What to work on - Check each line below for the word "Kemendikdasmen", then please report how many lines have it and nothing more.

*** Records for this exercise Section Begins ***

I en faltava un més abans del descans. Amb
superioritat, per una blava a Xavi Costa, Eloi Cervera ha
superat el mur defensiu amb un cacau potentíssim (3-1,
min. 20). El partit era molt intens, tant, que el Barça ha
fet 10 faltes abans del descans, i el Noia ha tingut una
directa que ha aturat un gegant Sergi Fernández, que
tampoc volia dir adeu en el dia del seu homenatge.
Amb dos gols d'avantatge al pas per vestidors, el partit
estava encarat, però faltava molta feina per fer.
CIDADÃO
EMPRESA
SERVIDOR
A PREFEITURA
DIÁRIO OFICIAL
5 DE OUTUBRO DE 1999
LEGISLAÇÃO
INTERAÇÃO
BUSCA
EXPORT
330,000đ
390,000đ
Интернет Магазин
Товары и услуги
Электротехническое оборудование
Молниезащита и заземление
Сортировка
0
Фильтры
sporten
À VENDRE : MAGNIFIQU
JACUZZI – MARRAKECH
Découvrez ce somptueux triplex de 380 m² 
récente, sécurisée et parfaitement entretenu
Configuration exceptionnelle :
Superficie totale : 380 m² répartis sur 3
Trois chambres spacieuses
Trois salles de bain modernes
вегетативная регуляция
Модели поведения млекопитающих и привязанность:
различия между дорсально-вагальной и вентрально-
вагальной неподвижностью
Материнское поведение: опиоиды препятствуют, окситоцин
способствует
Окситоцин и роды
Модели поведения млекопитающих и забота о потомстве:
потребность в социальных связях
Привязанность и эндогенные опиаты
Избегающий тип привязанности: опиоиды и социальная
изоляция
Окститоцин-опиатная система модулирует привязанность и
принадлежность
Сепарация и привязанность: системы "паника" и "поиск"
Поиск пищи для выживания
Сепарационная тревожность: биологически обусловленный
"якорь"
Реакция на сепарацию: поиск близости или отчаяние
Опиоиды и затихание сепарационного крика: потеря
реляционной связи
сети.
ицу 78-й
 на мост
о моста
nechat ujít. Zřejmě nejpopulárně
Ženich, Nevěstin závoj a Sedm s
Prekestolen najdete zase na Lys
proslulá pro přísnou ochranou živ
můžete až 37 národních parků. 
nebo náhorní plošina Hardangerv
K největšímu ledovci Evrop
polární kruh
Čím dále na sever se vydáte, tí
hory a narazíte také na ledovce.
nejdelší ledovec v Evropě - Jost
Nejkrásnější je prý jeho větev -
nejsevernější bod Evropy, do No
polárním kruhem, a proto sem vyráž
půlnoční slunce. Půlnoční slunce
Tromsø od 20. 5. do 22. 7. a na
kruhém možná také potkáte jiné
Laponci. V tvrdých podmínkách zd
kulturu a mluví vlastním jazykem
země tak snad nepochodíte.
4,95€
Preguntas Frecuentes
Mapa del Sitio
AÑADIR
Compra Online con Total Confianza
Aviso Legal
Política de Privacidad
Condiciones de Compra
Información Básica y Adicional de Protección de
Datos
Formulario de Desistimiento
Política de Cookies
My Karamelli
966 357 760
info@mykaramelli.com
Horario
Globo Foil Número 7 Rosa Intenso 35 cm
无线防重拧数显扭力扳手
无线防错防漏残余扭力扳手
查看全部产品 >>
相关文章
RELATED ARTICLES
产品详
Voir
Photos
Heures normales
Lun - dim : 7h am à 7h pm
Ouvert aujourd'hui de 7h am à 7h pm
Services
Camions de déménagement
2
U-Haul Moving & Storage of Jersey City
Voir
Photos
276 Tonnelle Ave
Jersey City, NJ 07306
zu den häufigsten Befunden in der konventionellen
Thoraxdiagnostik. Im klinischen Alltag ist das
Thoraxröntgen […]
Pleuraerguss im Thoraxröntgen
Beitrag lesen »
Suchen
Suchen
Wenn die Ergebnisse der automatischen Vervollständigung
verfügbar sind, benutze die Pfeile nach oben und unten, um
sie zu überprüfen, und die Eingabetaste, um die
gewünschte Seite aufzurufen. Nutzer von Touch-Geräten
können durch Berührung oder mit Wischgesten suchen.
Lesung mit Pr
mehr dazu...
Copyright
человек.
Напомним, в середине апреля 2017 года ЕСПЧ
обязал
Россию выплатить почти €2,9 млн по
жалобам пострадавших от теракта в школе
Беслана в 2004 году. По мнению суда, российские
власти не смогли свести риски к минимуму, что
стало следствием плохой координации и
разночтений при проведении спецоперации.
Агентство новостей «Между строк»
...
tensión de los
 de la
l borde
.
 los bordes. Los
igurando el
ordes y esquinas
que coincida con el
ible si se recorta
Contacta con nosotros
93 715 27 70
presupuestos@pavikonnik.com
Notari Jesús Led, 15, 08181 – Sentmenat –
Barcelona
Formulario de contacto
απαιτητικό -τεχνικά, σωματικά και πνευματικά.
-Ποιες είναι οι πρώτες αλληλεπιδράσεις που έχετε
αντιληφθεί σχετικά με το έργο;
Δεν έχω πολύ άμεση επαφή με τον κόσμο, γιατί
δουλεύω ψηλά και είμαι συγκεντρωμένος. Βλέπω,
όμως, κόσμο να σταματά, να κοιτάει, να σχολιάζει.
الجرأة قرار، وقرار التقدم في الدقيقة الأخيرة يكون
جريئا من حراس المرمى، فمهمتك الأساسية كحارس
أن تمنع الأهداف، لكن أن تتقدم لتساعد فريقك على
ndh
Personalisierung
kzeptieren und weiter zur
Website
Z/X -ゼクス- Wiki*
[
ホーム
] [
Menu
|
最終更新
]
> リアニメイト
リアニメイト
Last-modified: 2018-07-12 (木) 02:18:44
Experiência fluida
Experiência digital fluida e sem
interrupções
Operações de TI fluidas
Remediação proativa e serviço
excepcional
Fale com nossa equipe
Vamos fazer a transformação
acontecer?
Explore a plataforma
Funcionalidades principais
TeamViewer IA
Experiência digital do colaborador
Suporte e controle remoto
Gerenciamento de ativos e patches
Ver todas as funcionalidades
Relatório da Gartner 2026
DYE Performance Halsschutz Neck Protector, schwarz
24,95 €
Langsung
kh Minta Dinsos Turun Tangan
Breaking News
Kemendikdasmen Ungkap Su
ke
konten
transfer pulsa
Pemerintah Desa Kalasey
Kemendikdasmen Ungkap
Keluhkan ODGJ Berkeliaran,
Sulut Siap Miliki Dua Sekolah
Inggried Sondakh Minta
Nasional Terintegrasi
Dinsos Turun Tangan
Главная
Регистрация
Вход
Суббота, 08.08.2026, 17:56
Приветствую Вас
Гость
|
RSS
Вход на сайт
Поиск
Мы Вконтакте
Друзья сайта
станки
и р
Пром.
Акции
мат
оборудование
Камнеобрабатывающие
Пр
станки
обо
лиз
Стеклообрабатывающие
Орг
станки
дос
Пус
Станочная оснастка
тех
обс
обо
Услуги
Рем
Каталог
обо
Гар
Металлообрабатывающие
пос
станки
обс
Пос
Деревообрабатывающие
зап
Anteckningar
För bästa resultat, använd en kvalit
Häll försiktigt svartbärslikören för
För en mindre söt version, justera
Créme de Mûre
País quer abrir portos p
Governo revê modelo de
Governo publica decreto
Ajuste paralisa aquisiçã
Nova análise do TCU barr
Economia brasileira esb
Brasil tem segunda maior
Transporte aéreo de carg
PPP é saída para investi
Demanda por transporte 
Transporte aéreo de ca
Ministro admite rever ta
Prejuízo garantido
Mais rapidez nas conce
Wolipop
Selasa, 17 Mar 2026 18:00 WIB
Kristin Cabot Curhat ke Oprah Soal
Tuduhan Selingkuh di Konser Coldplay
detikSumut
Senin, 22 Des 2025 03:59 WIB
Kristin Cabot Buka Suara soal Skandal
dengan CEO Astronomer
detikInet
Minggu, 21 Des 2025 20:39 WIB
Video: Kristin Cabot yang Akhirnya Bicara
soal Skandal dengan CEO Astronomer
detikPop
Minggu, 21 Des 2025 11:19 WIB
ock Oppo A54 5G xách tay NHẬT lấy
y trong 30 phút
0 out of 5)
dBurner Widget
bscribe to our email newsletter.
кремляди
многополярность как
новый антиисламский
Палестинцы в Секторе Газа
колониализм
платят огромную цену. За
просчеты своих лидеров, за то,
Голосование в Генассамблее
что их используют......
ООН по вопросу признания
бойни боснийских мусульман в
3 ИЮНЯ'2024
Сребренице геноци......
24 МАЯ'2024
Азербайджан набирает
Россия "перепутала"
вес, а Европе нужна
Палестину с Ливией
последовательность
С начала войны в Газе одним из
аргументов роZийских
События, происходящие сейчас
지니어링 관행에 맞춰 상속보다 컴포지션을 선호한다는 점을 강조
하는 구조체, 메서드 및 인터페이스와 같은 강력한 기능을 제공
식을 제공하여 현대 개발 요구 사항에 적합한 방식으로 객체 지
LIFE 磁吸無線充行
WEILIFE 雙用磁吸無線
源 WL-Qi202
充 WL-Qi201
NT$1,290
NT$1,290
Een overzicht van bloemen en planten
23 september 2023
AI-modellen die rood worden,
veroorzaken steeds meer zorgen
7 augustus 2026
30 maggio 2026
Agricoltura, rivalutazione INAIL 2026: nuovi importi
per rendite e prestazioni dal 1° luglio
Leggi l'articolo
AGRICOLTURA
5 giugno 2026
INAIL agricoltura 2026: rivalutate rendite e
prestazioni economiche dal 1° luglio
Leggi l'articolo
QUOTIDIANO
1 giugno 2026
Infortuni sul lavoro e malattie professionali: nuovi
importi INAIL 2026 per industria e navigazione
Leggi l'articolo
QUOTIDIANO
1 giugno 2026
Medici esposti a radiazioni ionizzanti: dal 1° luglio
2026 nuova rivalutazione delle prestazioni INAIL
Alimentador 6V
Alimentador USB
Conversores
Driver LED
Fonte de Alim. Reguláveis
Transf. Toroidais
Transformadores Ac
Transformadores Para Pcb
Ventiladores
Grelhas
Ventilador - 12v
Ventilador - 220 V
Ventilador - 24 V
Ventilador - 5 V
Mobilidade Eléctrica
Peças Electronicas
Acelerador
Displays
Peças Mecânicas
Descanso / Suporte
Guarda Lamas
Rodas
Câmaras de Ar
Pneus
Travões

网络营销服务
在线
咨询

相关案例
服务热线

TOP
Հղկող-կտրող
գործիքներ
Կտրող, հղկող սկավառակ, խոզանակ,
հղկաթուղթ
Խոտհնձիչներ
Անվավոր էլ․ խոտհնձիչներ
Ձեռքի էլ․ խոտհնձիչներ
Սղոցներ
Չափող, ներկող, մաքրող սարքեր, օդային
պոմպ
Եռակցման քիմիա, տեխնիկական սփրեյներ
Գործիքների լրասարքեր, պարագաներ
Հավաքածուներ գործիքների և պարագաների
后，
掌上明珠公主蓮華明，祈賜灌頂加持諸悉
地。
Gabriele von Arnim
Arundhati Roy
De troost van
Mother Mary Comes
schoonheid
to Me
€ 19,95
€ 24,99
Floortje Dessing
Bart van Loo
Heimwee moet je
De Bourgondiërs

*** Records for this exercise Section Ends ***

Response area - 2